Parce que l’expérience n’a véritablement de valeur que lorsqu’elle permet de comprendre les transformations qui arrivent. Et la presse marocaine entre précisément dans une période où presque toutes ses certitudes vont devoir être interrogées : intelligence artificielle, réseaux sociaux, désinformation, deepfakes, nouveaux producteurs de contenus, bouleversement des modèles économiques et crise de confiance envers l’information.

C’est pourquoi je regarde sa candidature non seulement à travers son parcours, mais surtout à travers ce qu’il pourrait apporter à cette nouvelle étape.

Connaître profondément la presse d’hier et celle d’aujourd’hui est un atout considérable.
Mais je voudrais regarder la question autrement.


Car, finalement, le véritable sujet n’est peut-être plus de savoir qui connaît le mieux la presse marocaine telle qu’elle existe. Il est de savoir qui saura accompagner celle qui est en train de naître.

Et elle arrive vite. Très vite.

Pendant longtemps, la profession reposait sur un paysage relativement identifiable : des journaux, des journalistes professionnels, des éditeurs, des imprimeries, des radios, des télévisions et, plus récemment, des médias électroniques.

Aujourd’hui, les frontières explosent.

Un citoyen disposant d'un téléphone peut toucher davantage de personnes qu'un journal. Un créateur de contenus peut devenir une source d'information. Une vidéo fabriquée artificiellement peut circuler comme un document authentique. Et une intelligence artificielle peut déjà rechercher, résumer, traduire, écrire, monter une vidéo ou générer une voix et un présentateur virtuel.

Demain, elle fera davantage encore. Dans ces conditions, que signifie réguler la presse ?
La question mérite d'être posée franchement.


Le prochain Conseil national de la presse ne pourra probablement plus être seulement le Conseil des journalistes. Il devra progressivement devenir l'une des institutions qui pensent l'écosystème marocain de l'information.

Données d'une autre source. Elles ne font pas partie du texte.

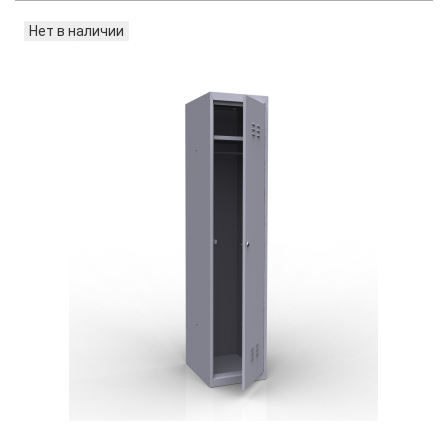
Нет в наличии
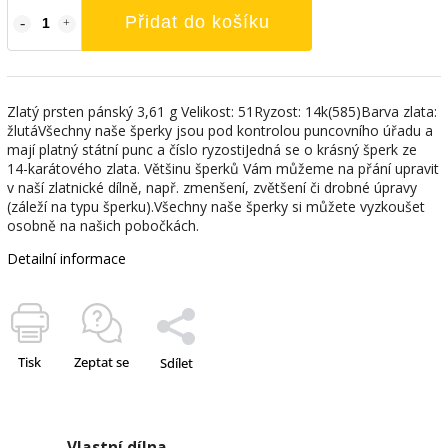
Přidat do košíku
Zlatý prsten pánský 3,61 g Velikost: 51Ryzost: 14k(585)Barva zlata:
žlutáVšechny naše šperky jsou pod kontrolou puncovního úřadu a
mají platný státní punc a číslo ryzostiJedná se o krásný šperk ze
14-karátového zlata. Většinu šperků Vám můžeme na přání upravit
v naší zlatnické dílně, např. zmenšení, zvětšení či drobné úpravy
(záleží na typu šperku).Všechny naše šperky si můžete vyzkoušet
osobně na našich pobočkách.
Detailní informace
Tisk
Zeptat se
Sdílet
Vlastní dílna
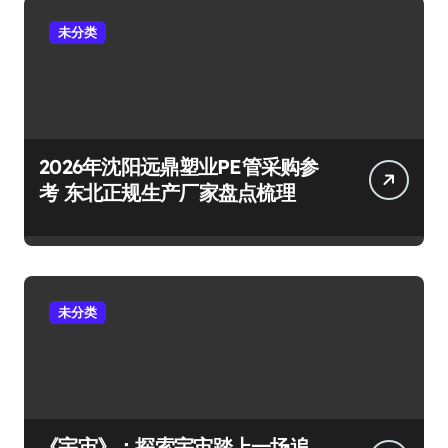
未分类
2026年沈阳远鼎塑业PE管采购参
考 东北正规生产厂家盘点梳理
未分类
《宇宙》：探索宇宙踏上一场追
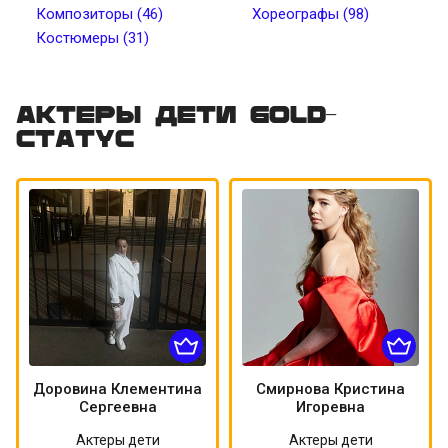
Композиторы (46)
Хореографы (98)
Костюмеры (31)
Цвет волос
Цвет кожи
Татуировки
Пирсинг
Актеры дети Gold-
статус
Доровина Клементина
Смирнова Кристина
Сергеевна
Игоревна
Актеры дети
Актеры дети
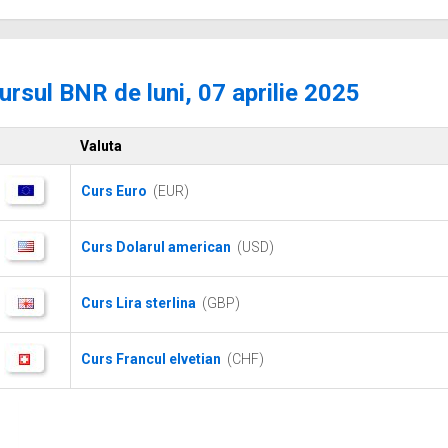
ursul BNR de luni, 07 aprilie 2025
Valuta
Curs Euro
(EUR)
Curs Dolarul american
(USD)
Curs Lira sterlina
(GBP)
Curs Francul elvetian
(CHF)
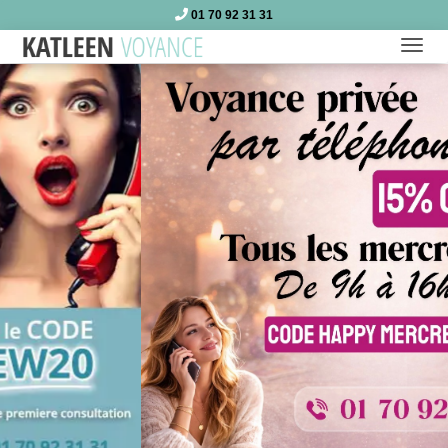
01 70 92 31 31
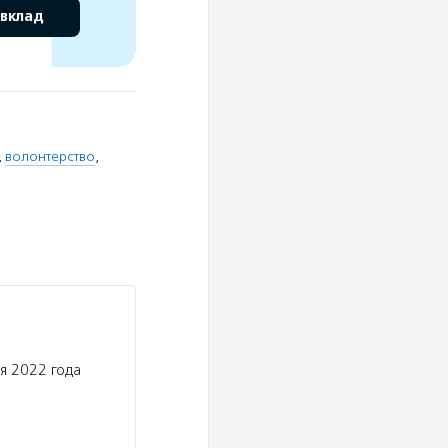
 вклад
,
волонтерство
,
я 2022 года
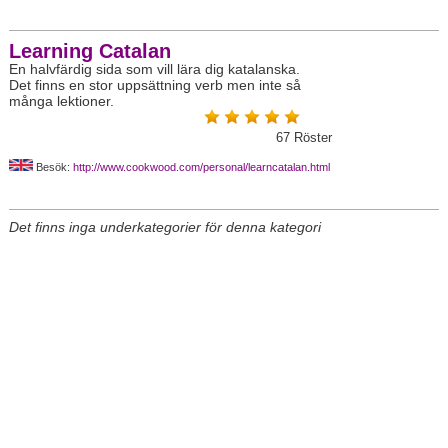
Learning Catalan
En halvfärdig sida som vill lära dig katalanska.
Det finns en stor uppsättning verb men inte så
många lektioner.
67
Röster
Besök:
http://www.cookwood.com/personal/learncatalan.html
Det finns inga underkategorier för denna kategori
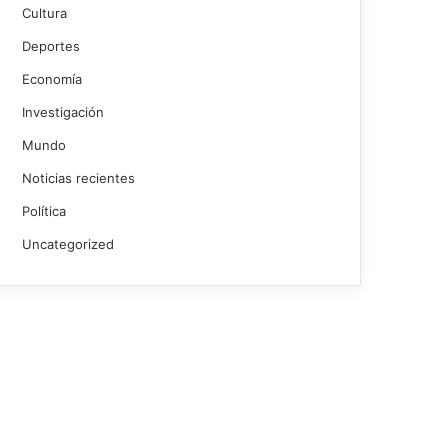
Cultura
Deportes
Economía
Investigación
Mundo
Noticias recientes
Política
Uncategorized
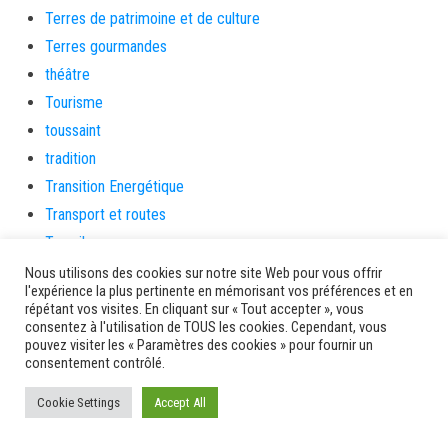
Terres de patrimoine et de culture
Terres gourmandes
théâtre
Tourisme
toussaint
tradition
Transition Energétique
Transport et routes
Travail
Travaux
Nous utilisons des cookies sur notre site Web pour vous offrir
l'expérience la plus pertinente en mémorisant vos préférences et en
Travaux THD
répétant vos visites. En cliquant sur « Tout accepter », vous
travaux utiles
consentez à l'utilisation de TOUS les cookies. Cependant, vous
pouvez visiter les « Paramètres des cookies » pour fournir un
TSUNAMI
consentement contrôlé.
TZCLD
Cookie Settings
Accept All
uncategorized
Venir en Martinique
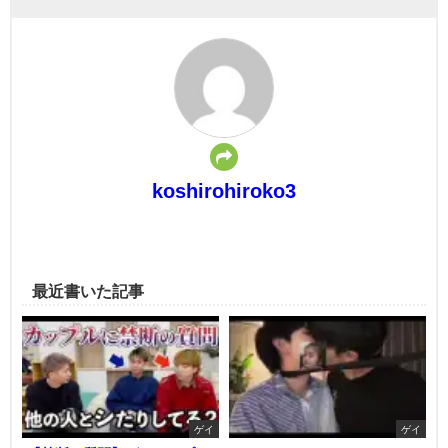
koshirohiroko3
最近書いた記事
ゲイ
ゲイ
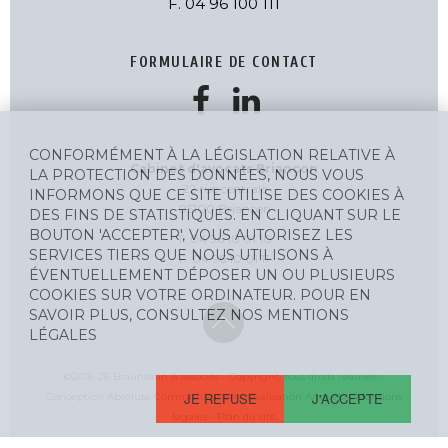
F. 04 96 100 111
FORMULAIRE DE CONTACT
CONFORMÉMENT À LA LÉGISLATION RELATIVE À
Cabinet d'avocats Briançon
LA PROTECTION DES DONNÉES, NOUS VOUS
22 rue centrale
INFORMONS QUE CE SITE UTILISE DES COOKIES À
05100 Briançon
DES FINS DE STATISTIQUES. EN CLIQUANT SUR LE
BOUTON 'ACCEPTER', VOUS AUTORISEZ LES
T. 04 96 10 01 10
SERVICES TIERS QUE NOUS UTILISONS À
F. 04 96 10 01 11
ÉVENTUELLEMENT DÉPOSER UN OU PLUSIEURS
COOKIES SUR VOTRE ORDINATEUR. POUR EN
SAVOIR PLUS, CONSULTEZ NOS MENTIONS
LÉGALES
©2018-26 Braunstein & associés - Copyright, tous droits réservés -
JE REFUSE
J'ACCEPTE
Conception Absolute Communication - Réalisation Answeb -
Mentions
légales
-
Plan du site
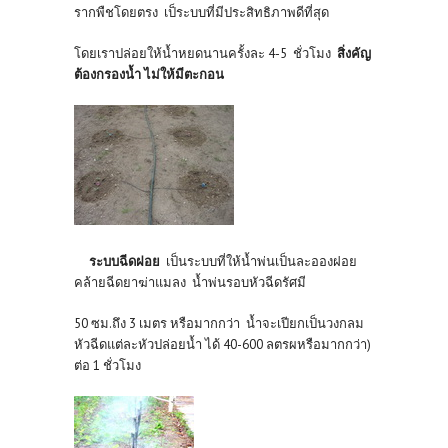
รากพืชโดยตรง เป็ระบบที่มีประสิทธิภาพดีที่สุด
โดยเราปล่อยให้น้ำหยดนานครั้งละ 4-5 ชั่วโมง
สิ่งคัญ
ต้องกรองน้ำ ไม่ให้มีตะกอน
ระบบฉีดฝอย
เป็นระบบที่ให้น้ำพ่นเป็นละอองฝอย
คล้ายฉีดยาฆ่าแมลง น้ำพ่นรอบหัวฉีดรัศมี
50 ซม.ถึง 3 เมตร หรือมากกว่า น้ำจะเปียกเป็นวงกลม
หัวฉีดแต่ละหัวปล่อยน้ำ ได้ 40-600 ลตรผหรือมากกว่า)
ต่อ 1 ชั่วโมง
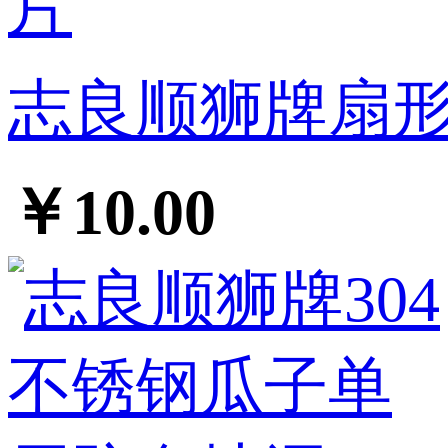
志良顺狮牌扇形
￥10.00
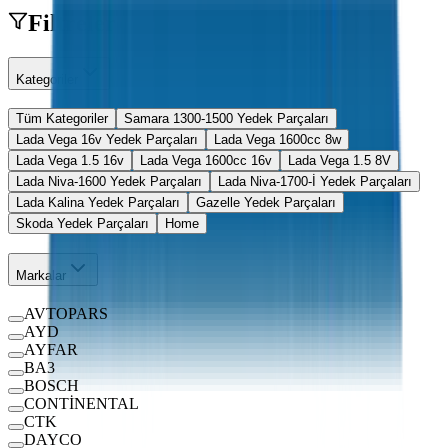
Filtreler
Kategoriler
Tüm Kategoriler
Samara 1300-1500 Yedek Parçaları
Lada Vega 16v Yedek Parçaları
Lada Vega 1600cc 8w
Lada Vega 1.5 16v
Lada Vega 1600cc 16v
Lada Vega 1.5 8V
Lada Niva-1600 Yedek Parçaları
Lada Niva-1700-İ Yedek Parçaları
Lada Kalina Yedek Parçaları
Gazelle Yedek Parçaları
Skoda Yedek Parçaları
Home
Markalar
AVTOPARS
AYD
AYFAR
BA3
BOSCH
CONTİNENTAL
CTK
DAYCO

La nuance est considérable.

Il faudra naturellement continuer à défendre les journalistes, leur indépendance, leurs conditions de travail et la déontologie professionnelle. Mais il faudra simultanément ouvrir de nouveaux chantiers : l'utilisation de l'intelligence artificielle dans les rédactions, la traçabilité des contenus synthétiques, les deepfakes, la responsabilité éditoriale lorsqu'une machine participe à la production d'un article, la propriété intellectuelle des journalistes face aux modèles d'IA ou encore la frontière de plus en plus incertaine entre information, influence et communication.

Et une autre bataille sera peut-être encore plus importante : celle de la confiance.

Dans un monde où chacun pourra fabriquer une image, une voix ou bientôt presque n'importe quelle « preuve », le journaliste professionnel retrouvera paradoxalement une fonction essentielle : certifier le réel.

C'est précisément là que l'expérience d'Abdellah Bakkali peut avoir une utilité particulière.

Il appartient à une génération qui a connu plusieurs vies de la presse marocaine. Le papier triomphant, les transformations économiques du secteur, l'apparition du numérique, les réseaux sociaux et désormais l'irruption de l'intelligence artificielle.

Cette mémoire professionnelle compte. À condition de ne pas en faire une nostalgie.

Car nous n'avons pas besoin d'un Conseil chargé de protéger la presse d'hier contre le monde de demain. Nous avons besoin d'une institution suffisamment solide pour préserver ce qui ne doit jamais disparaître — la liberté, la responsabilité, la vérification, la déontologie — tout en étant suffisamment audacieuse pour remettre en question ce qui doit évoluer.

C'est peut-être là que se situe le véritable enjeu de la prochaine étape.

Je souhaite donc bonne chance à Abdellah Bakkali, mais avec une attente supplémentaire.

Qu'après avoir longtemps défendu le journaliste marocain et accompagné les transformations de sa profession, il contribue maintenant à ouvrir ce chantier beaucoup plus ambitieux : imaginer ce que devra être le journalisme marocain à l'âge de l'intelligence artificielle.

Parce que le prochain grand combat de la presse ne consistera probablement pas à choisir entre l'ancien et le nouveau. Il consistera à conserver l'essentiel de l'ancien pour avoir le courage d'inventer le nouveau.